• **About this task**:
Whenever a line below includes the string "molecular", show it.

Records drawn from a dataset

....

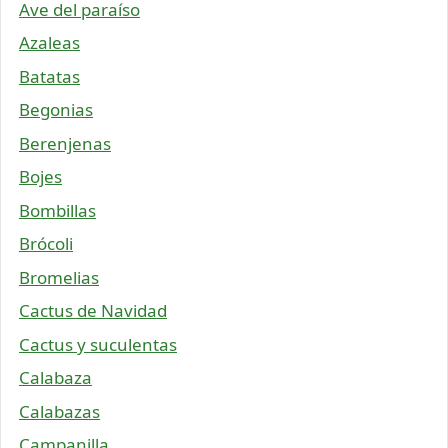
Ave del paraíso
Azaleas
Batatas
Begonias
Berenjenas
Bojes
Bombillas
Brócoli
Bromelias
Cactus de Navidad
Cactus y suculentas
Calabaza
Calabazas
Campanilla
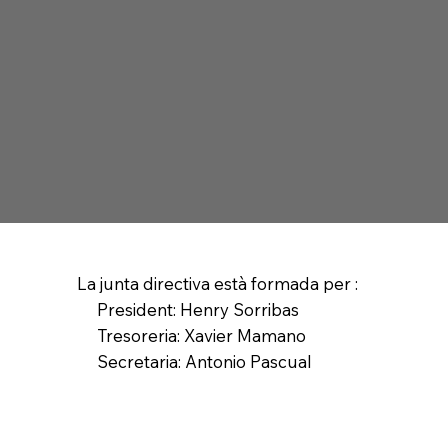
La junta directiva està formada per :
President: Henry Sorribas
Tresoreria: Xavier Mamano
Secretaria: Antonio Pascual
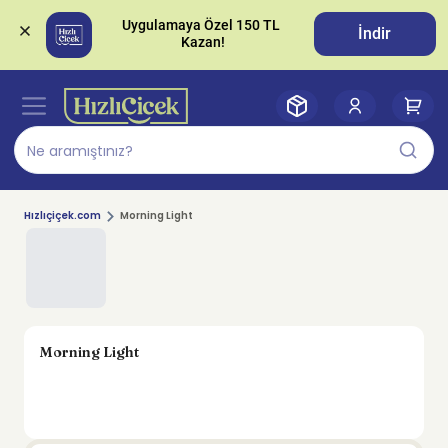
Uygulamaya Özel 150 TL 
İndir
Hızlıçiçek.com
Morning Light
Morning Light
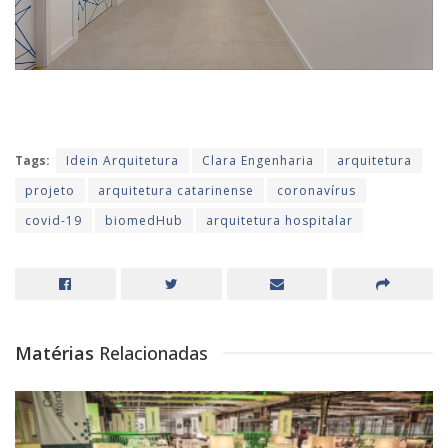
Tags:
Idein Arquitetura
Clara Engenharia
arquitetura
projeto
arquitetura catarinense
coronavírus
covid-19
biomedHub
arquitetura hospitalar
Matérias
Relacionadas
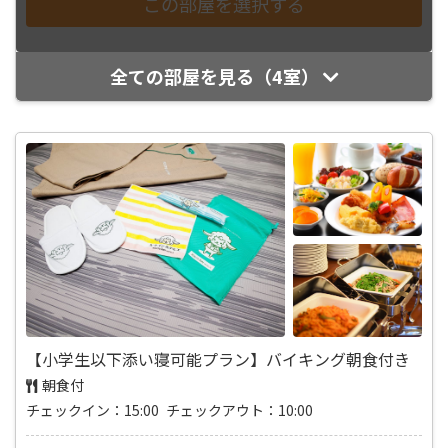
全ての部屋を見る（4室）
【小学生以下添い寝可能プラン】バイキング朝食付き
朝食付
チェックイン：15:00 チェックアウト：10:00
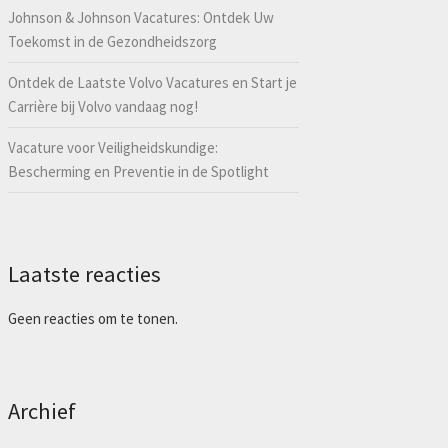
Johnson & Johnson Vacatures: Ontdek Uw
Toekomst in de Gezondheidszorg
Ontdek de Laatste Volvo Vacatures en Start je
Carrière bij Volvo vandaag nog!
Vacature voor Veiligheidskundige:
Bescherming en Preventie in de Spotlight
Laatste reacties
Geen reacties om te tonen.
Archief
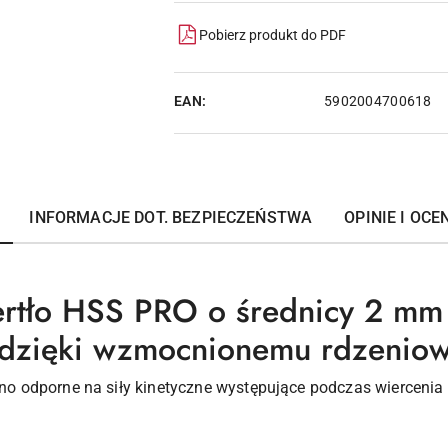
Pobierz produkt do PDF
EAN:
5902004700618
INFORMACJE DOT. BEZPIECZEŃSTWA
OPINIE I OCEN
iertło HSS PRO o średnicy 2 mm
 dzięki wzmocnionemu rdzeniow
 ono odporne na siły kinetyczne występujące podczas wierceni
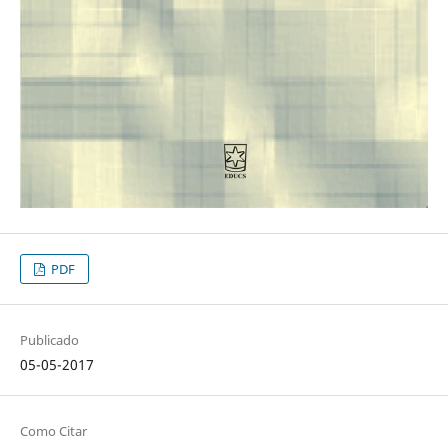
PDF
Publicado
05-05-2017
Como Citar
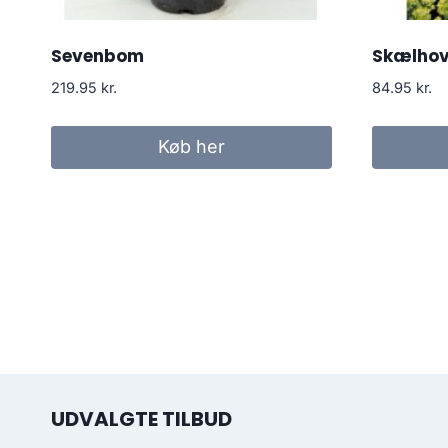
Sevenbom
Skælhove
219.95
kr.
84.95
kr.
Køb her
UDVALGTE TILBUD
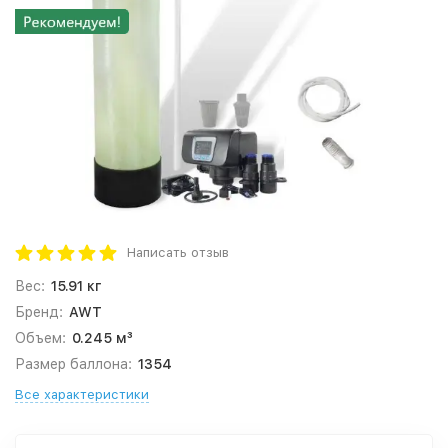
Написать отзыв
Вес:
15.91 кг
Бренд:
AWT
Объем:
0.245 м³
Размер баллона:
1354
Все характеристики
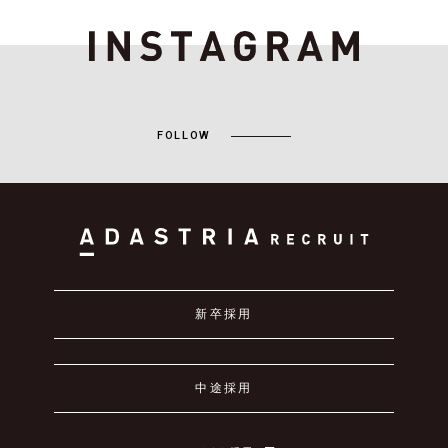
FOLLOW
新卒採用
中途採用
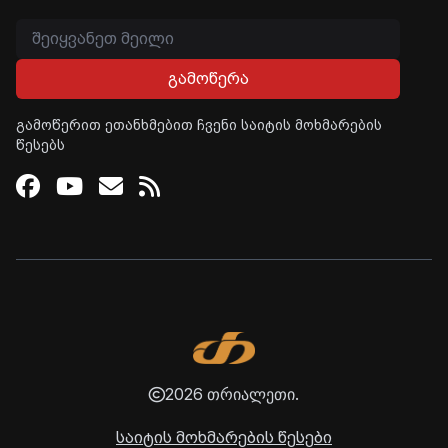
გამოწერა
გამოწერით ეთანხმებით ჩვენი საიტის მოხმარების
წესებს
Facebook
Youtube
Email
RSS
2026 თრიალეთი.
საიტის მოხმარების წესები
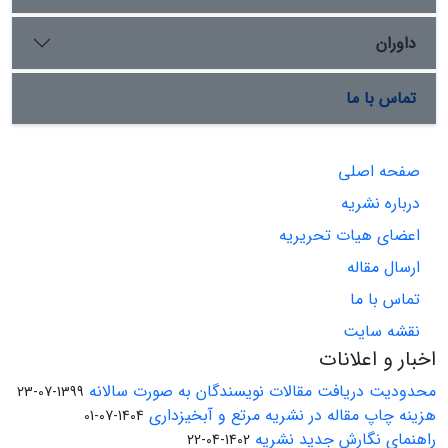
داوران
تماس با ما
صفحه اصلی
درباره نشریه
اعضای هیات تحریریه
ارسال مقاله
تماس با ما
نقشه سایت
اخبار و اعلانات
محدودیت دریافت مقالات نویسندگان به صورت سالانه
1399-07-23
هزینه چاپ مقاله در نشریه مرتع و آبخیزداری
1404-07-01
راهنمای نگارش جدید نشریه
1402-04-22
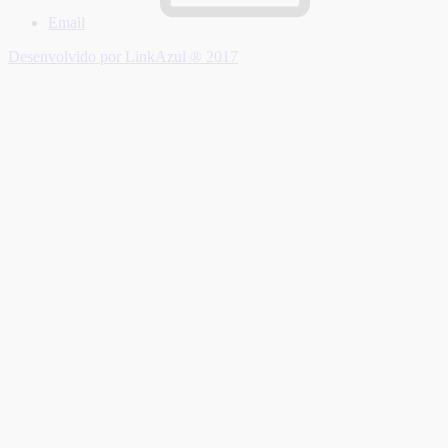
Email
Desenvolvido por LinkAzul ® 2017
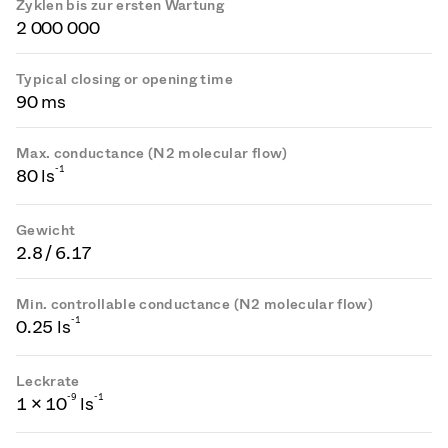
Zyklen bis zur ersten Wartung
2 000 000
Typical closing or opening time
90 ms
Max. conductance (N2 molecular flow)
-1
80 ls
Gewicht
2.8 / 6.17
Min. controllable conductance (N2 molecular flow)
-1
0.25 ls
Leckrate
-
9
-1
1 × 10
ls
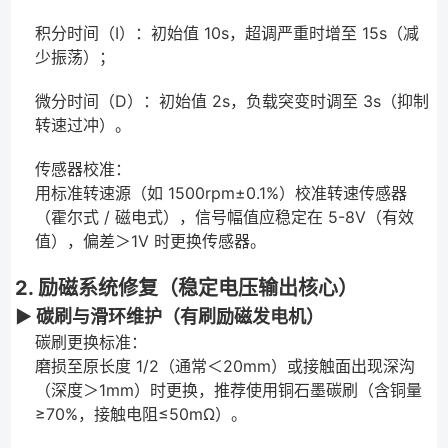
积分时间（I）：初始值 10s，超调严重时增至 15s（减
少振荡）；
微分时间（D）：初始值 2s，负载突变时调至 3s（抑制
转速过冲）。
传感器校准：
用标准转速源（如 1500rpm±0.1%）校准转速传感器
（霍尔式 / 磁电式），信号幅值应稳定在 5-8V（有效
值），偏差＞1V 时更换传感器。
2. 励磁系统修复（稳定电压输出核心）
▶ 碳刷与滑环维护（有刷励磁发电机）
碳刷更换标准：
磨损至原长度 1/2（通常＜20mm）或接触面出现深沟
（深度＞1mm）时更换，推荐使用铜石墨碳刷（含铜量
≥70%，接触电阻≤50mΩ）。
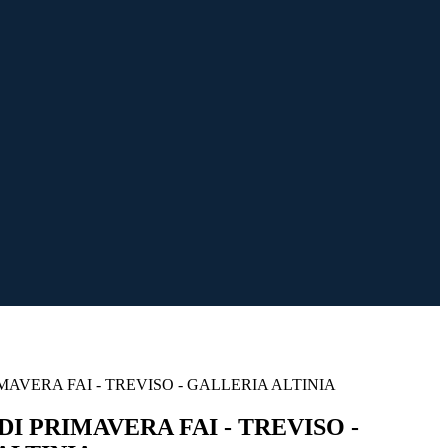
MAVERA FAI - TREVISO - GALLERIA ALTINIA
I PRIMAVERA FAI - TREVISO -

....

• **Written solution**:
Max. conductance (N2 molecular flow)
Min. controllable conductance (N2 molecular flow)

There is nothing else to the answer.